* INSTRUCTIONS TO FOLLOW:
Keeping every word and mark, copy all of the data.

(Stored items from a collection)

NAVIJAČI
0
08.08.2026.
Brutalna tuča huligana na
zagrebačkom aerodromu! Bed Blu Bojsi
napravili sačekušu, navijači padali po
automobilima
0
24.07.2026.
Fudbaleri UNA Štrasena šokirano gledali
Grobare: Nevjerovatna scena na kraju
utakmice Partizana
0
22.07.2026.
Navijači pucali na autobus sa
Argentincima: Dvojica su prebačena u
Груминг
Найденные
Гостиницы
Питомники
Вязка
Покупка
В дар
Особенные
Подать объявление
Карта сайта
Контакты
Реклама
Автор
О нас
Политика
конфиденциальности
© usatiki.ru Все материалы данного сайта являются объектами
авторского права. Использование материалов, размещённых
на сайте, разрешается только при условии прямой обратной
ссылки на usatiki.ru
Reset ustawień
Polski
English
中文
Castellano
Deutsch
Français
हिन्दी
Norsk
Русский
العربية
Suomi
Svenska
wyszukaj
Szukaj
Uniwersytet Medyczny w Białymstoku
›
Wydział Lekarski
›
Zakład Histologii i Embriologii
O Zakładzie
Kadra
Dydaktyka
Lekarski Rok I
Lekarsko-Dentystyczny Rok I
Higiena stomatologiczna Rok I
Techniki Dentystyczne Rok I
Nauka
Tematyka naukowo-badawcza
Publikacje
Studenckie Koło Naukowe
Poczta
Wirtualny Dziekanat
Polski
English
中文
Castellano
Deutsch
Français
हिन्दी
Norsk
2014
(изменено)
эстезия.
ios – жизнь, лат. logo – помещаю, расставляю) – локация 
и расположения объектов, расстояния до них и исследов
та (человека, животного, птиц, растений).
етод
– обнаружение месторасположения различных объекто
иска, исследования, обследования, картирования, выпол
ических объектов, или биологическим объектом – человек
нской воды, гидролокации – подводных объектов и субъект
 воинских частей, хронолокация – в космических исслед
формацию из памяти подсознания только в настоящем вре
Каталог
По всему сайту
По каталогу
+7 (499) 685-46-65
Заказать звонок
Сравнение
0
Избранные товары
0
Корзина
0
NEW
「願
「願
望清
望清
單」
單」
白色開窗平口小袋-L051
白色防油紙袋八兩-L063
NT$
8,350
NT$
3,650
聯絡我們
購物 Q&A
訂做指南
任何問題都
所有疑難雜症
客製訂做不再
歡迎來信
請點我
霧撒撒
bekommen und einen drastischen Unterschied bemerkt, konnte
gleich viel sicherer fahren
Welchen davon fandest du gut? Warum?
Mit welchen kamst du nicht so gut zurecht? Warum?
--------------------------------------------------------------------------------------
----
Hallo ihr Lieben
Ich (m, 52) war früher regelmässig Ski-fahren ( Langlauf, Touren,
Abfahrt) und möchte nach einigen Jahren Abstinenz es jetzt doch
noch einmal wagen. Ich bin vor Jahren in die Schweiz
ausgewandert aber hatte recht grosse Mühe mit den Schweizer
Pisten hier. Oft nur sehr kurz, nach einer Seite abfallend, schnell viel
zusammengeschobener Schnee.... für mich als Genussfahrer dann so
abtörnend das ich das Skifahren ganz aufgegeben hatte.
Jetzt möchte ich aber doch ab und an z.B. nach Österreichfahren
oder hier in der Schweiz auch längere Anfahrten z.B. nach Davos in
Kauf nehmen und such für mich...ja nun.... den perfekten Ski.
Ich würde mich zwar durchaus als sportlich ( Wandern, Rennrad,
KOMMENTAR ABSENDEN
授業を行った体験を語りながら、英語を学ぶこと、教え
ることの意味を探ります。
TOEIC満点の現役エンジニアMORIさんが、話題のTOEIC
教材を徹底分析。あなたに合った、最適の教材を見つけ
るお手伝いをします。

* EXERCISE RESPONSE:
NAVIJAČI
0
08.08.2026.
Brutalna tuča huligana na
zagrebačkom aerodromu! Bed Blu Bojsi
napravili sačekušu, navijači padali po
automobilima
0
24.07.2026.
Fudbaleri UNA Štrasena šokirano gledali
Grobare: Nevjerovatna scena na kraju
utakmice Partizana
0
22.07.2026.
Navijači pucali na autobus sa
Argentincima: Dvojica su prebačena u
Груминг
Найденные
Гостиницы
Питомники
Вязка
Покупка
В дар
Особенные
Подать объявление
Карта сайта
Контакты
Реклама
Автор
О нас
Политика
конфиденциальности
© usatiki.ru Все материалы данного сайта являются объектами
авторского права. Использование материалов, размещённых
на сайте, разрешается только при условии прямой обратной
ссылки на usatiki.ru
Reset ustawień
Polski
English
中文
Castellano
Deutsch
Français
हिन्दी
Norsk
Русский
العربية
Suomi
Svenska
wyszukaj
Szukaj
Uniwersytet Medyczny w Białymstoku
›
Wydział Lekarski
›
Zakład Histologii i Embriologii
O Zakładzie
Kadra
Dydaktyka
Lekarski Rok I
Lekarsko-Dentystyczny Rok I
Higiena stomatologiczna Rok I
Techniki Dentystyczne Rok I
Nauka
Tematyka naukowo-badawcza
Publikacje
Studenckie Koło Naukowe
Poczta
Wirtualny Dziekanat
Polski
English
中文
Castellano
Deutsch
Français
हिन्दी
Norsk
2014
(изменено)
эстезия.
ios – жизнь, лат. logo – помещаю, расставляю) – локация 
и расположения объектов, расстояния до них и исследов
та (человека, животного, птиц, растений).
етод
– обнаружение месторасположения различных объекто
иска, исследования, обследования, картирования, выпол
ических объектов, или биологическим объектом – человек
нской воды, гидролокации – подводных объектов и субъект
 воинских частей, хронолокация – в космических исслед
формацию из памяти подсознания только в настоящем вре
Каталог
По всему сайту
По каталогу
+7 (499) 685-46-65
Заказать звонок
Сравнение
0
Избранные товары
0
Корзина
0
NEW
「願
「願
望清
望清
單」
單」
白色開窗平口小袋-L051
白色防油紙袋八兩-L063
NT$
8,350
NT$
3,650
聯絡我們
購物 Q&A
訂做指南
任何問題都
所有疑難雜症
客製訂做不再
歡迎來信
請點我
霧撒撒
bekommen und einen drastischen Unterschied bemerkt, konnte
gleich viel sicherer fahren
Welchen davon fandest du gut? Warum?
Mit welchen kamst du nicht so gut zurecht? Warum?
--------------------------------------------------------------------------------------
----
Hallo ihr Lieben
Ich (m, 52) war früher regelmässig Ski-fahren ( Langlauf, Touren,
Abfahrt) und möchte nach einigen Jahren Abstinenz es jetzt doch
noch einmal wagen. Ich bin vor Jahren in die Schweiz
ausgewandert aber hatte recht grosse Mühe mit den Schweizer
Pisten hier. Oft nur sehr kurz, nach einer Seite abfallend, schnell viel
zusammengeschobener Schnee.... für mich als Genussfahrer dann so
abtörnend das ich das Skifahren ganz aufgegeben hatte.
Jetzt möchte ich aber doch ab und an z.B. nach Österreichfahren
oder hier in der Schweiz auch längere Anfahrten z.B. nach Davos in
Kauf nehmen und such für mich...ja nun.... den perfekten Ski.
Ich würde mich zwar durchaus als sportlich ( Wandern, Rennrad,
KOMMENTAR ABSENDEN
授業を行った体験を語りながら、英語を学ぶこと、教え
ることの意味を探ります。
TOEIC満点の現役エンジニアMORIさんが、話題のTOEIC
教材を徹底分析。あなたに合った、最適の教材を見つけ
るお手伝いをします。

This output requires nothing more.